I think you can not directly use gray images. The input layer is something like (3, 224, 224) the 3 represents the R, G and B channels of the image and from the gray images it should be something like (1, 224,224). May be converting gray image to RGB helps not sure though. If you have open cv installed you may try:

import cv2
import cv
color_img = cv2.cvtColor(gray_img, cv.CV_GRAY2RGB)

Has anyone gone ahead and tried training VGG (or another network, but now with 1 channel input layer) on a grayscale version of ImageNet? I’m curious if this might then transfer to looking at X-Ray or CT images. I tried searching online, but I didn’t see any obvious leads (this old forum topic is at the top of the list).

1 Like

I haven’t see anyone try this. The color channel seems important for differentiating between a lot of the images in Imagenet. I tried a variation of this in that I trained a network on MNIST (which is 60k images in grayscale) and then tried transferring over the pre-trained results on a different task. In my experience it was not worth the effort, but perhaps because I had sufficient data. I think what probably makes more sense is converting your grayscale images to RGB and then using the pretrained imagenet weights as normal. The farther your images look from imagenet the less the pretrained networks weights seem to have value though. An alternative approach would be to take a parallel task that has a lot of data that looks more similar to the features of your data. For example an old Kaggle Competition on X-Rays or CT images probably has pretrained weights and networks lying around through github and their forums.

1 Like

VGG16 by default has its own input shape. Anything you want to feed it, has to match the shape. Below you can find a code snippet that converts grayscale images to coloured (28, 28) -> (28, 28, 3) which can be fed to VGG16 for transfer learning.
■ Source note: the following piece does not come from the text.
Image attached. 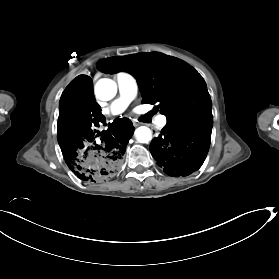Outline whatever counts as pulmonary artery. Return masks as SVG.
Returning a JSON list of instances; mask_svg holds the SVG:
<instances>
[{"instance_id":"obj_1","label":"pulmonary artery","mask_w":279,"mask_h":279,"mask_svg":"<svg viewBox=\"0 0 279 279\" xmlns=\"http://www.w3.org/2000/svg\"><path fill=\"white\" fill-rule=\"evenodd\" d=\"M114 80L117 84L119 95L103 108V113L106 115L121 113L136 96L137 84L132 76L119 72L114 75Z\"/></svg>"}]
</instances>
did some pre-processing before feeding it to a VGG, please check the link to the implementation

Hello, please can you help me and tell me how did you used vgg16 with a dataset that has gray scale images because as I know vgg16 accepts only 3 channels images.

x3d = np.repeat(np.expand_dims(x2d, axis=3), 3, axis=3)
I just repeat the channel 3 times. I know it is not optimal way, but it works for me.

Please let me know your approaches. thanks